Task details:
Among the records, which lines include "segment"? List them.

Data excerpts:
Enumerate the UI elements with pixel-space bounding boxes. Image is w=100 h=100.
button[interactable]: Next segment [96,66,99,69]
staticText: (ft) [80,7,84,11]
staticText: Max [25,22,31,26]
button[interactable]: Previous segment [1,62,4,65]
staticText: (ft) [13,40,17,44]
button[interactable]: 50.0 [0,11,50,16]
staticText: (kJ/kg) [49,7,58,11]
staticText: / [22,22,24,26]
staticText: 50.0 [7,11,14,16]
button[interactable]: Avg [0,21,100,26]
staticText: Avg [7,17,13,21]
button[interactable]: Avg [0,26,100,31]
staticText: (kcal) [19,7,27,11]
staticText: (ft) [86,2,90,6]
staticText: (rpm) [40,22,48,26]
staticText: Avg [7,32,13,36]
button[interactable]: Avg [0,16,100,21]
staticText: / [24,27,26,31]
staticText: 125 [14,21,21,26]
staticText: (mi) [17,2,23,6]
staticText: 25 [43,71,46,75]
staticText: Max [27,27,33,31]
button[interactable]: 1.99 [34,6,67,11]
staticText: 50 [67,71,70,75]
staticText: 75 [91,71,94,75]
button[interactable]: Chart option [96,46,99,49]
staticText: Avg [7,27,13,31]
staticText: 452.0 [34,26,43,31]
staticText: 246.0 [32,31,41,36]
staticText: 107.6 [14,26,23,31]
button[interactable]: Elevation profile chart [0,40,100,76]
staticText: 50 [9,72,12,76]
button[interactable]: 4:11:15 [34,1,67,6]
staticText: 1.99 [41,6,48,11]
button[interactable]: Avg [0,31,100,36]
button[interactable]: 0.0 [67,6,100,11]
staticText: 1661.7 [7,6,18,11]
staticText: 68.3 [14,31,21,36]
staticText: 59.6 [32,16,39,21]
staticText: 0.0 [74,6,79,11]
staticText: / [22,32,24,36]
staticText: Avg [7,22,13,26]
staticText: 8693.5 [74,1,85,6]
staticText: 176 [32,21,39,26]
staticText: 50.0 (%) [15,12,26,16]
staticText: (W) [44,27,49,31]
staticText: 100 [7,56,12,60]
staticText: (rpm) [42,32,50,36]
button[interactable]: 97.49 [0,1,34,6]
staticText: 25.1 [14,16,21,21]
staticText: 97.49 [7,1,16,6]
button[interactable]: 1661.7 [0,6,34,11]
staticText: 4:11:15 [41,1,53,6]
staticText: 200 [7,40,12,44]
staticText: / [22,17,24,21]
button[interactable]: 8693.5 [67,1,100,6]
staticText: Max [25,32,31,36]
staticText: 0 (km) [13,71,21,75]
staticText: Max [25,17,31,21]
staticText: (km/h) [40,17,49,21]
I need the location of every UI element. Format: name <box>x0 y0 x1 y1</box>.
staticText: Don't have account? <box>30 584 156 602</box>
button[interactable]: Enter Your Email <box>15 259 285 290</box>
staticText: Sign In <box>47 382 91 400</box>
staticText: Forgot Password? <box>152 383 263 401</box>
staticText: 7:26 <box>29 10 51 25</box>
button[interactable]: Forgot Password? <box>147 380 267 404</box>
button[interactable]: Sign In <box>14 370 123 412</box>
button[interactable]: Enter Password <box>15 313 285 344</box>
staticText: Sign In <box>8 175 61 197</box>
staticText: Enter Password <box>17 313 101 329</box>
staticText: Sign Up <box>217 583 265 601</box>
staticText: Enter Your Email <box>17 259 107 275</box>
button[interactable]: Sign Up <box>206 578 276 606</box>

Output for this task:
button[interactable]: Next segment [96,66,99,69]
button[interactable]: Previous segment [1,62,4,65]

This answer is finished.